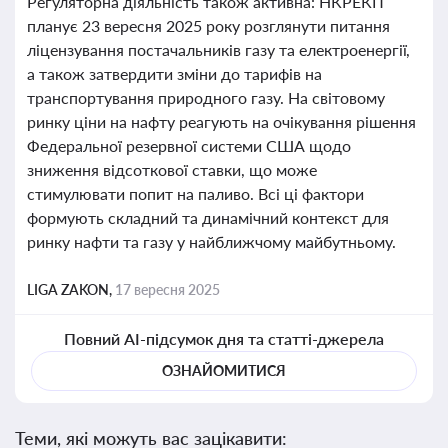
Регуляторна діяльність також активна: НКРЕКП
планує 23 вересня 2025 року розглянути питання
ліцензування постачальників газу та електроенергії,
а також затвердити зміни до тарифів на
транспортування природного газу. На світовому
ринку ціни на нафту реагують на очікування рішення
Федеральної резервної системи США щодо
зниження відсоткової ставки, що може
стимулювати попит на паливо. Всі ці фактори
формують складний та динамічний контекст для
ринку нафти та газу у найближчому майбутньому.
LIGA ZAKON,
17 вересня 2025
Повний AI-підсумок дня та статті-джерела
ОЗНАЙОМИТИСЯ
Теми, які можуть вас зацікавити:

==

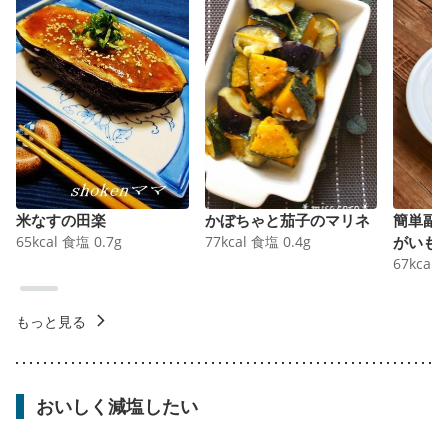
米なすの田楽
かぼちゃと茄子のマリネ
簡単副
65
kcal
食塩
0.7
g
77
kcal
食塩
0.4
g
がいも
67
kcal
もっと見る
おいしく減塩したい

Task requirements:
Within the listing above, extract exactly the lines from the line with "формують складний та динамічний контекст для" to the line with "Теми, які можуть", the two named lines included, and no others.

Solution to this task:
формують складний та динамічний контекст для
ринку нафти та газу у найближчому майбутньому.
LIGA ZAKON,
17 вересня 2025
Повний AI-підсумок дня та статті-джерела
ОЗНАЙОМИТИСЯ
Теми, які можуть вас зацікавити:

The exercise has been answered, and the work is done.